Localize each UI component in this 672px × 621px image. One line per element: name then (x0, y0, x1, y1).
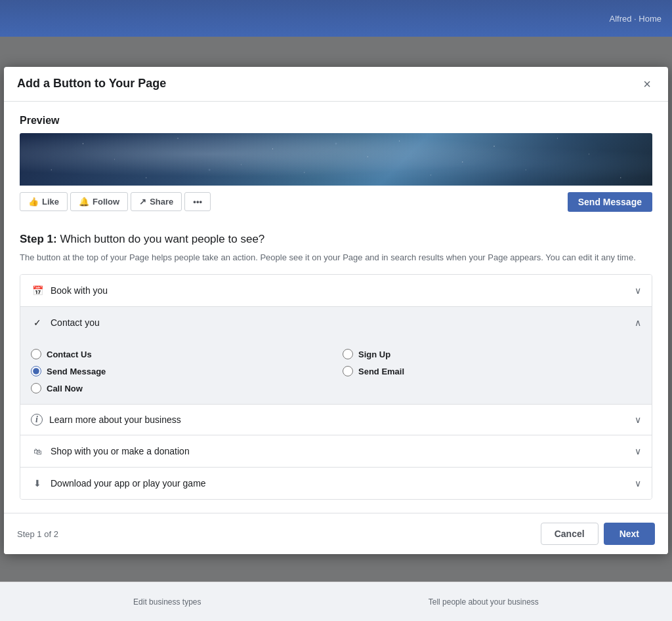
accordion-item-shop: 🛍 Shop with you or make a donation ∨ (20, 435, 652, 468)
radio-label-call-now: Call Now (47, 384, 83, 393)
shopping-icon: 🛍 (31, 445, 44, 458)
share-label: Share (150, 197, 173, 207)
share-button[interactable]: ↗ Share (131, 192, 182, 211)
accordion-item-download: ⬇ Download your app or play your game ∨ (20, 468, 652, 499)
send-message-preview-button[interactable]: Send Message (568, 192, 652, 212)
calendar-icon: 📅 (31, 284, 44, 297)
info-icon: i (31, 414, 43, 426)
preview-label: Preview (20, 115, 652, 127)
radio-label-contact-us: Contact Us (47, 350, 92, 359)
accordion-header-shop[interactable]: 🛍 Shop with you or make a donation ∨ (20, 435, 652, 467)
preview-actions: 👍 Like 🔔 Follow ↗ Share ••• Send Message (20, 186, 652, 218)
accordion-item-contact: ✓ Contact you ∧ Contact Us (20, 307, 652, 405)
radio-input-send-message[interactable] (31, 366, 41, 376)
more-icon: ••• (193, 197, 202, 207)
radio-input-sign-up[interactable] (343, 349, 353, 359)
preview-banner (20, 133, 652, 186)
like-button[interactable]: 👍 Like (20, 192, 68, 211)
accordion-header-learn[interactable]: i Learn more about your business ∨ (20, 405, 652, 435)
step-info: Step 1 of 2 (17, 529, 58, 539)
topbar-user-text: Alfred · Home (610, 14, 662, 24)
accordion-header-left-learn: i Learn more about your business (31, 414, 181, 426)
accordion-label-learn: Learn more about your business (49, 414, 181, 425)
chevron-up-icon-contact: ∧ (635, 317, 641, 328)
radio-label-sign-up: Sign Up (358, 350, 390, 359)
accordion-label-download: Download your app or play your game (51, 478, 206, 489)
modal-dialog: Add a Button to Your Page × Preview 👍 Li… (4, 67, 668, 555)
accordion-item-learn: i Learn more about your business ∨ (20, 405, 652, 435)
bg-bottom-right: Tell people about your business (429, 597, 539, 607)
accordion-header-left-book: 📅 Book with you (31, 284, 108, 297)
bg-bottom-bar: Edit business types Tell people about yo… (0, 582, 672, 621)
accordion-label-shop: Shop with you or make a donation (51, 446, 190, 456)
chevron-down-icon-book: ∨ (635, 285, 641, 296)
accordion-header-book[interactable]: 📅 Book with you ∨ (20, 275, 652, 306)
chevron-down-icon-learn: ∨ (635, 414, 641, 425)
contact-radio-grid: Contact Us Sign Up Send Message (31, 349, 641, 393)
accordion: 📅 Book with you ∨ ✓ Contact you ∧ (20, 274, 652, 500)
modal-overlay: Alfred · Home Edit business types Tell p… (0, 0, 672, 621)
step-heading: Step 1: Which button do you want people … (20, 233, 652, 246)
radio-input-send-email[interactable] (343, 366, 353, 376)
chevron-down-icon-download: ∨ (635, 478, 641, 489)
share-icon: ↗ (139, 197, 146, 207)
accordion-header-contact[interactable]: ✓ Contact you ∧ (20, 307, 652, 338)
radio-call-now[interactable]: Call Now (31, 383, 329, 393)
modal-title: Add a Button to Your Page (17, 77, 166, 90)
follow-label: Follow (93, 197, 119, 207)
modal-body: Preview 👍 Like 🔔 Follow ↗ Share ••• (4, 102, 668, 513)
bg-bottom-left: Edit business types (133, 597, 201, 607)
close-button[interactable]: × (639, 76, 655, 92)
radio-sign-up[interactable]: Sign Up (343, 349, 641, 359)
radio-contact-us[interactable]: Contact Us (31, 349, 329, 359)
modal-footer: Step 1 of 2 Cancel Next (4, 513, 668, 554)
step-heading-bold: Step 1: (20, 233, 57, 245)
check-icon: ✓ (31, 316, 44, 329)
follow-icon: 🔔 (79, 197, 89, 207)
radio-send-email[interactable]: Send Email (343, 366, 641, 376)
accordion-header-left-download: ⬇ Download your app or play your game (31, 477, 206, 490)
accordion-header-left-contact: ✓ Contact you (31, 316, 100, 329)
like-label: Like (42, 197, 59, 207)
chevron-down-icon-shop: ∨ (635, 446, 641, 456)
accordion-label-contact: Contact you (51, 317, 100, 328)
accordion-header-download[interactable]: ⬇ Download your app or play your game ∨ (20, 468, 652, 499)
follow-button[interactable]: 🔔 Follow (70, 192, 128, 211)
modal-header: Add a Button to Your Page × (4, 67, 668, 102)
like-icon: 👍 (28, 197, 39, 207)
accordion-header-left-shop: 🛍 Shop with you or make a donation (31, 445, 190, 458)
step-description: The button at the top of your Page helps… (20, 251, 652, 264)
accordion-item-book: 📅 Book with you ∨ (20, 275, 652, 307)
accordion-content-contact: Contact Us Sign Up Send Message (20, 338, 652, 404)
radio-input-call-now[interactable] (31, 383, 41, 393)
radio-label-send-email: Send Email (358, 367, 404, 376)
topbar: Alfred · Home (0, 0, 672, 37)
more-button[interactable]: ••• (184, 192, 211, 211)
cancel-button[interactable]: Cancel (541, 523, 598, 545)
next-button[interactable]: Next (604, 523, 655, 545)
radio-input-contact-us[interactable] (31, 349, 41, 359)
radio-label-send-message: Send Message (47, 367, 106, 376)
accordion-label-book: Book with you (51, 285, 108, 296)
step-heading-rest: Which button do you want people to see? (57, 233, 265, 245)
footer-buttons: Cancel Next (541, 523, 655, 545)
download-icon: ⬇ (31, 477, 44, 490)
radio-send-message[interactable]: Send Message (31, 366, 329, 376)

□ □ □ □

(AIM OF THE TASK):
Every entry should come back exactly as written, only without images.

(ANSWER BELOW):
Localize each UI component in this 672px × 621px image. One line per element: name then (x0, y0, x1, y1).
accordion-item-shop: 🛍 Shop with you or make a donation ∨ (20, 435, 652, 468)
radio-label-call-now: Call Now (47, 384, 83, 393)
shopping-icon: 🛍 (31, 445, 44, 458)
share-label: Share (150, 197, 173, 207)
share-button[interactable]: ↗ Share (131, 192, 182, 211)
accordion-item-download: ⬇ Download your app or play your game ∨ (20, 468, 652, 499)
send-message-preview-button[interactable]: Send Message (568, 192, 652, 212)
calendar-icon: 📅 (31, 284, 44, 297)
info-icon: i (31, 414, 43, 426)
preview-label: Preview (20, 115, 652, 127)
radio-label-contact-us: Contact Us (47, 350, 92, 359)
accordion-header-shop[interactable]: 🛍 Shop with you or make a donation ∨ (20, 435, 652, 467)
preview-actions: 👍 Like 🔔 Follow ↗ Share ••• Send Message (20, 186, 652, 218)
accordion-item-contact: ✓ Contact you ∧ Contact Us (20, 307, 652, 405)
radio-input-send-message[interactable] (31, 366, 41, 376)
more-icon: ••• (193, 197, 202, 207)
radio-input-sign-up[interactable] (343, 349, 353, 359)
preview-banner (20, 133, 652, 186)
like-button[interactable]: 👍 Like (20, 192, 68, 211)
accordion-header-learn[interactable]: i Learn more about your business ∨ (20, 405, 652, 435)
step-info: Step 1 of 2 (17, 529, 58, 539)
topbar-user-text: Alfred · Home (610, 14, 662, 24)
accordion-header-left-learn: i Learn more about your business (31, 414, 181, 426)
accordion-label-learn: Learn more about your business (49, 414, 181, 425)
chevron-up-icon-contact: ∧ (635, 317, 641, 328)
radio-label-sign-up: Sign Up (358, 350, 390, 359)
accordion-label-download: Download your app or play your game (51, 478, 206, 489)
modal-dialog: Add a Button to Your Page × Preview 👍 Li… (4, 67, 668, 555)
accordion-item-learn: i Learn more about your business ∨ (20, 405, 652, 435)
bg-bottom-right: Tell people about your business (429, 597, 539, 607)
accordion-header-left-book: 📅 Book with you (31, 284, 108, 297)
bg-bottom-bar: Edit business types Tell people about yo… (0, 582, 672, 621)
accordion-label-shop: Shop with you or make a donation (51, 446, 190, 456)
chevron-down-icon-book: ∨ (635, 285, 641, 296)
accordion-header-book[interactable]: 📅 Book with you ∨ (20, 275, 652, 306)
chevron-down-icon-learn: ∨ (635, 414, 641, 425)
contact-radio-grid: Contact Us Sign Up Send Message (31, 349, 641, 393)
accordion: 📅 Book with you ∨ ✓ Contact you ∧ (20, 274, 652, 500)
modal-overlay: Alfred · Home Edit business types Tell p… (0, 0, 672, 621)
step-heading: Step 1: Which button do you want people … (20, 233, 652, 246)
radio-input-send-email[interactable] (343, 366, 353, 376)
chevron-down-icon-download: ∨ (635, 478, 641, 489)
share-icon: ↗ (139, 197, 146, 207)
accordion-header-contact[interactable]: ✓ Contact you ∧ (20, 307, 652, 338)
radio-call-now[interactable]: Call Now (31, 383, 329, 393)
modal-title: Add a Button to Your Page (17, 77, 166, 90)
follow-label: Follow (93, 197, 119, 207)
modal-body: Preview 👍 Like 🔔 Follow ↗ Share ••• (4, 102, 668, 513)
bg-bottom-left: Edit business types (133, 597, 201, 607)
close-button[interactable]: × (639, 76, 655, 92)
radio-sign-up[interactable]: Sign Up (343, 349, 641, 359)
radio-contact-us[interactable]: Contact Us (31, 349, 329, 359)
modal-footer: Step 1 of 2 Cancel Next (4, 513, 668, 554)
step-heading-bold: Step 1: (20, 233, 57, 245)
check-icon: ✓ (31, 316, 44, 329)
follow-icon: 🔔 (79, 197, 89, 207)
radio-send-email[interactable]: Send Email (343, 366, 641, 376)
accordion-header-left-download: ⬇ Download your app or play your game (31, 477, 206, 490)
accordion-header-left-contact: ✓ Contact you (31, 316, 100, 329)
like-label: Like (42, 197, 59, 207)
chevron-down-icon-shop: ∨ (635, 446, 641, 456)
accordion-label-contact: Contact you (51, 317, 100, 328)
accordion-header-download[interactable]: ⬇ Download your app or play your game ∨ (20, 468, 652, 499)
follow-button[interactable]: 🔔 Follow (70, 192, 128, 211)
modal-header: Add a Button to Your Page × (4, 67, 668, 102)
like-icon: 👍 (28, 197, 39, 207)
accordion-header-left-shop: 🛍 Shop with you or make a donation (31, 445, 190, 458)
step-description: The button at the top of your Page helps… (20, 251, 652, 264)
accordion-item-book: 📅 Book with you ∨ (20, 275, 652, 307)
accordion-content-contact: Contact Us Sign Up Send Message (20, 338, 652, 404)
radio-input-call-now[interactable] (31, 383, 41, 393)
radio-label-send-email: Send Email (358, 367, 404, 376)
topbar: Alfred · Home (0, 0, 672, 37)
more-button[interactable]: ••• (184, 192, 211, 211)
cancel-button[interactable]: Cancel (541, 523, 598, 545)
next-button[interactable]: Next (604, 523, 655, 545)
radio-input-contact-us[interactable] (31, 349, 41, 359)
radio-label-send-message: Send Message (47, 367, 106, 376)
accordion-label-book: Book with you (51, 285, 108, 296)
step-heading-rest: Which button do you want people to see? (57, 233, 265, 245)
footer-buttons: Cancel Next (541, 523, 655, 545)
download-icon: ⬇ (31, 477, 44, 490)
radio-send-message[interactable]: Send Message (31, 366, 329, 376)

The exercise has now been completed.